An artificial intelligence (AI)
algorithm developed by scientists at Stanford University can detect
sexual orientation based on a series of facial images with 91 percent
accuracy.
In their paper, titled Deep Neural
Networks are More Accurate than Humans at Detecting Sexual
Orientation from Facial Images, researchers Michal Kosinski and
Yilun Wang report that the algorithm can correctly distinguish
between gay and straight persons. The software can correctly detect
sexual orientation in men with a single facial image 81 percent of
the time, and 74 percent of the time when the subjects are women.
Human judges accurately determined a person's sexual orientation 61
percent of the time for men and 54 percent for women.
Accuracy climbed to 91 percent in men
and 83 percent in women with five images.

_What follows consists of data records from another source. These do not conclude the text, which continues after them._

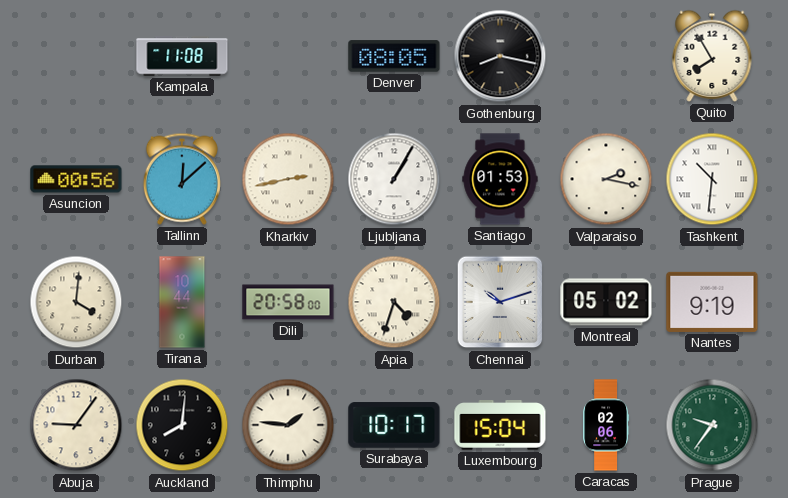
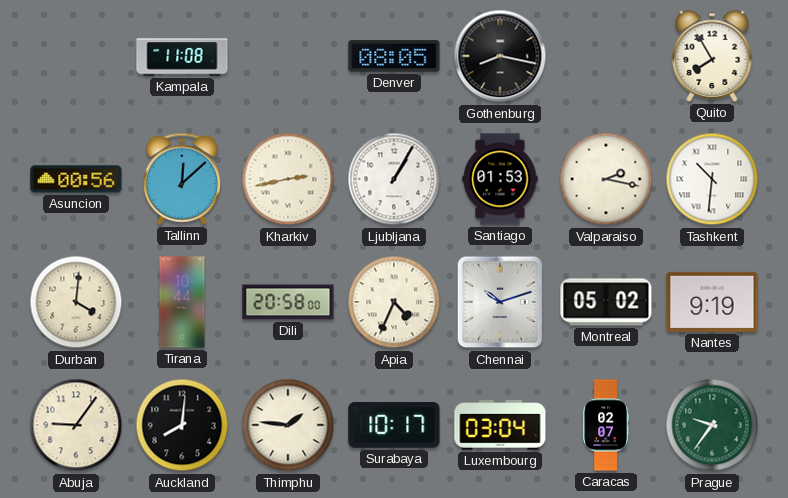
Apia: 4:33 -> 4:34
Luxembourg: 15:04 -> 03:04
Caracas: 02:06 -> 02:07
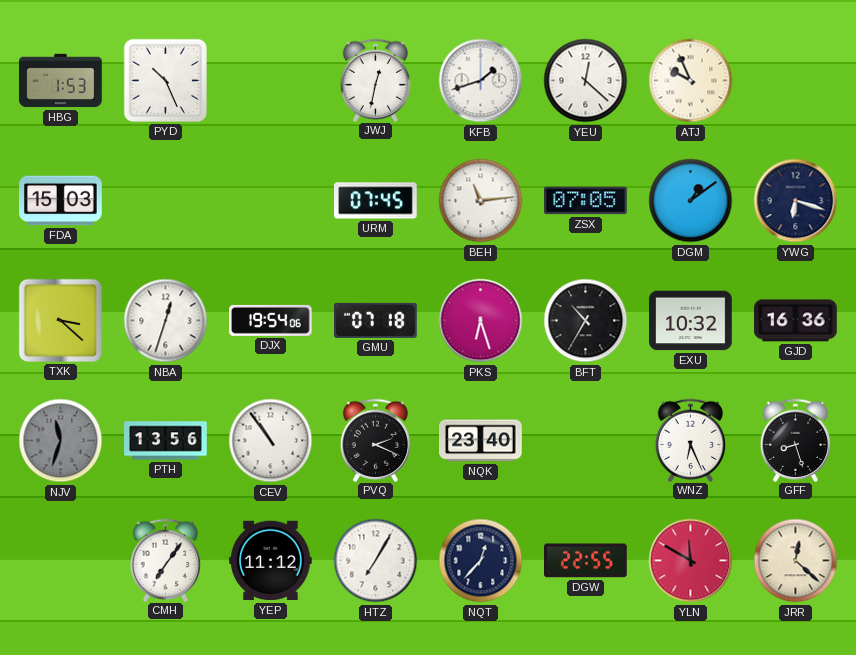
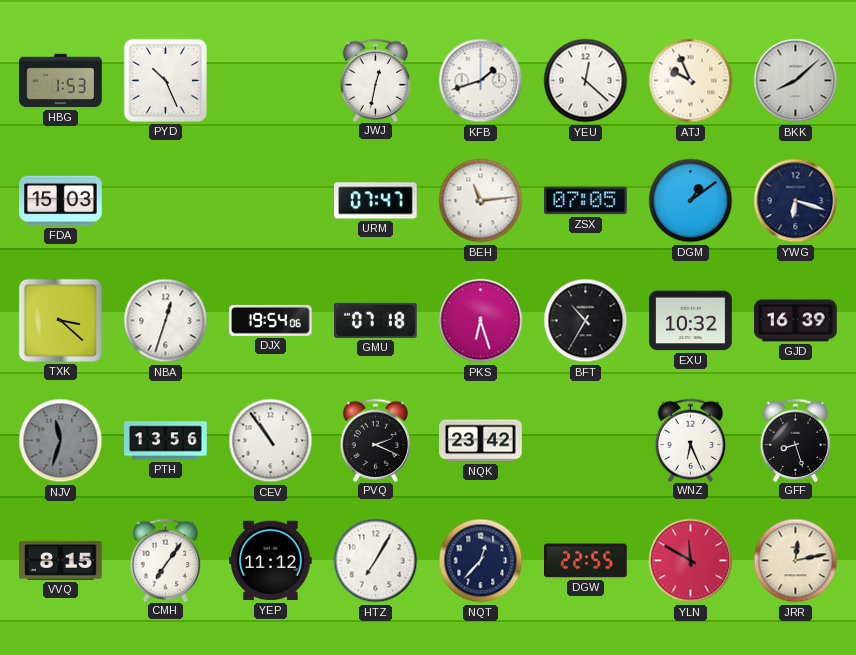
BKK: none -> 8:08
URM: 07:45 -> 07:47
GJD: 16:36 -> 16:39
NQK: 23:40 -> 23:42
VVQ: none -> 8:15
JRR: 12:22 -> 12:13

Kosinski and Yilun applied their
algorithm to more than 35,000 facial images uploaded to a U.S. dating
website. The sample did not include black and ethnic minority faces.
Bisexual people were not included.
“Consistent with the prenatal hormone
theory of sexual orientation, gay men and women tended to have
gender-atypical facial morphology, expression and grooming styles,”
the authors wrote. “Average landmark locations revealed that gay
men had narrower jaws and longer noses, while lesbians had larger
jaws. Composite faces suggest that gay men had larger foreheads than
heterosexual men, while lesbians had smaller foreheads than
heterosexual women.”
The researchers warned that the
technology has the potential to be abused.
“Given that companies and governments
are increasingly using computer vision algorithms to detect people's
intimate traits, our findings expose a threat to the privacy and
safety of gay men and women,” they wrote.